What Mrs Underhill told them was that Hilly was completely off the scale -bluntly put, the lad was a genius. 'You'll have to take him to Bangor and have him take the WechsIer Test if you want to know how high his IQ actually is,' Mrs Underhill told them. 'Giving Hilly the Tompall IQ Test is like trying to determine a human's IQ by giving him an intelligence test designed for goats.'
Marie and Bryant discussed it … and decided against pursuing the matter any further. They didn't really want to know how bright Hilly was. It was enough to know he was not disadvantaged … and, as Marie said that night in bed, it explained so much: Hilly's restlessness, his apparent inability to sleep much more than six hours a night, his fierce interests which blew in like hurricanes, then blew out again with the same rapidity. One day when Hilly was almost nine she had come back from the post office with baby David to find the kitchen, which had been spotless when she left only fifteen minutes before, a complete shambles. The sink was full of flour-clotted bowls. There was a puddle of melting butter on the counter. And something was cooking in the oven. Marie popped David quickly in his playpen and had pulled the oven open, expecting to be greeted by billows of smoke and the smell of burning. Instead, she found a tray of Bisquick rolls which, while misshapen, were quite tasty. They had had them for supper that night … but before then, Marie had paddled Hilly's bottom and sent him, wailing apologies, to his room. Then she had sat down at the kitchen table and cried until she laughed, while David – a placid, happy-go-lucky baby who was a sunny Tahiti to Hilly's Cape of Storms – stood holding the bars of the playpen, staring at her comically.
One mark very much in Hilly's favor was his frank love for his brother. And although Marie and Bryant hesitated to let Hilly hold the new baby, or even to leave him alone in the same room with David for more than, say, thirty seconds at a time, they gradually relaxed.
'Hell, you could send Hilly and David off for two-weeks campin' up in the Allagash together and they'd come back fine,' Ev Hillman said. 'He loves that kid. And he's good with him.'
This proved to be so. Most – if not quite all – of Hilly's 'in-troubles' stemmed from either an honest desire to help his parents or to better himself. They simply went wrong, that was all. But with David, who worshipped the ground on which his older brother walked, Hilly always seemed to go right …
Until the I7th of July, that was, when Hilly did the trick.

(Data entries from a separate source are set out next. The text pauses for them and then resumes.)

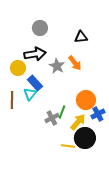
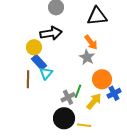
black triangle: (81, 37) -> (97, 16), size x1.5
gray star: (57, 66) -> (87, 57), moved
blue rectangle: (35, 83) -> (39, 62), moved
black circle: (85, 138) -> (64, 118), moved

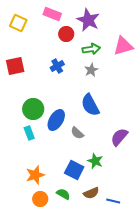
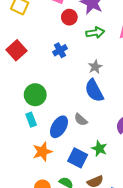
red square: (15, 66) -> (17, 50), turned -30
gray star: (91, 70) -> (95, 67), moved
blue ellipse: (56, 120) -> (59, 127), moved
orange star: (35, 175) -> (42, 152), moved

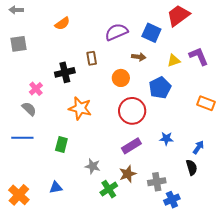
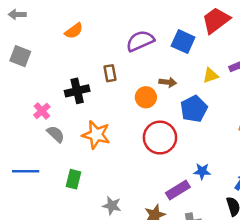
gray square: (19, 44) -> (20, 56), turned 30
brown arrow: (139, 57) -> (168, 82), moved
gray semicircle: (29, 109) -> (56, 134), moved
purple rectangle: (131, 146) -> (178, 190), moved

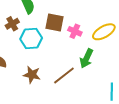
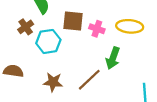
yellow ellipse: (104, 32) -> (130, 26), turned 40

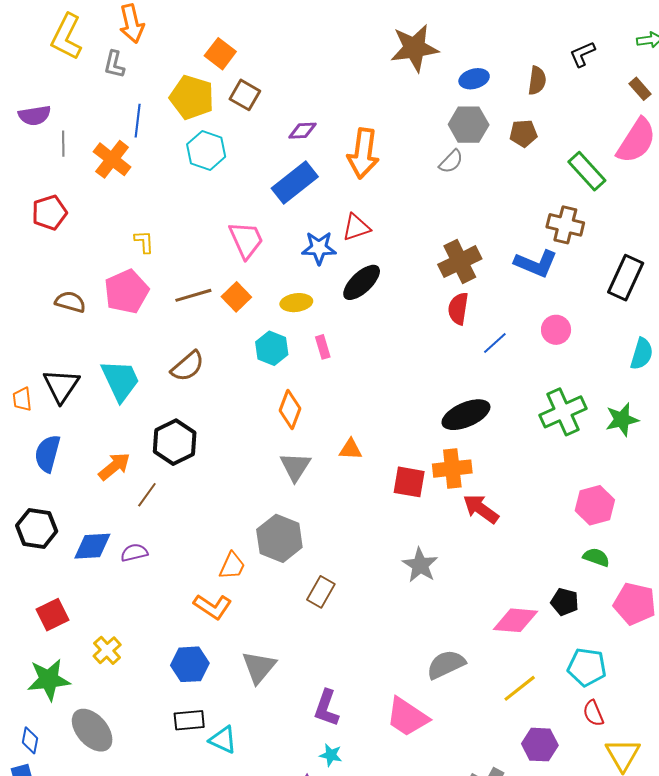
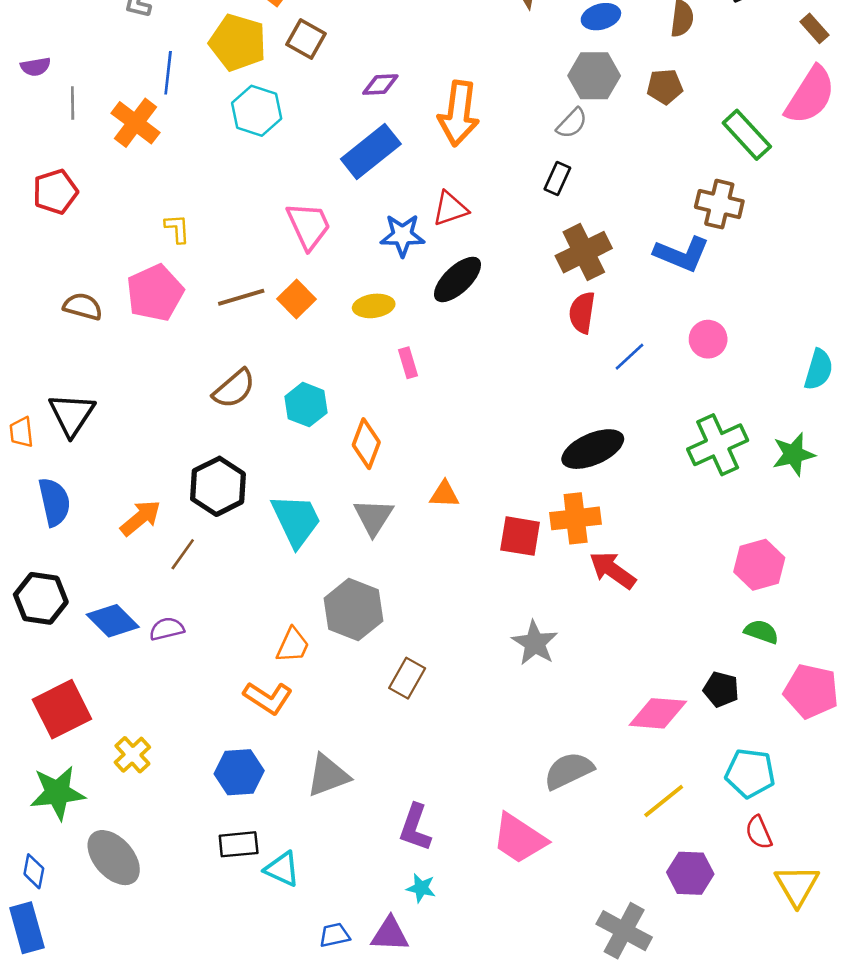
purple semicircle: (35, 115) -> (36, 67), size x0.7
black rectangle: (626, 278) -> (557, 178), moved, size x0.6
cyan hexagon: (272, 348) -> (306, 405), moved
cyan trapezoid: (120, 380) -> (296, 520), moved
blue semicircle: (47, 454) -> (54, 502), turned 153
blue diamond: (92, 546) -> (113, 621), turned 48
red square: (52, 615) -> (62, 709), size x1.4
gray triangle: (259, 667) -> (328, 775), turned 30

Mr Robertson Davies (may his death be postponed a thousand years) has suggested in his Deptford Trilogy that our attitude toward magic and magicians in a large part indicates our attitude toward reality, and that our attitudes on the matter of reality indicate our attitudes toward the whole world of wonders in which we find ourselves – nothing but babes in the woods, even the oldest of us (even Mr Davies himself, one must believe), where some of the trees bite and some confer great mystic favors – a property in their bark, no doubt.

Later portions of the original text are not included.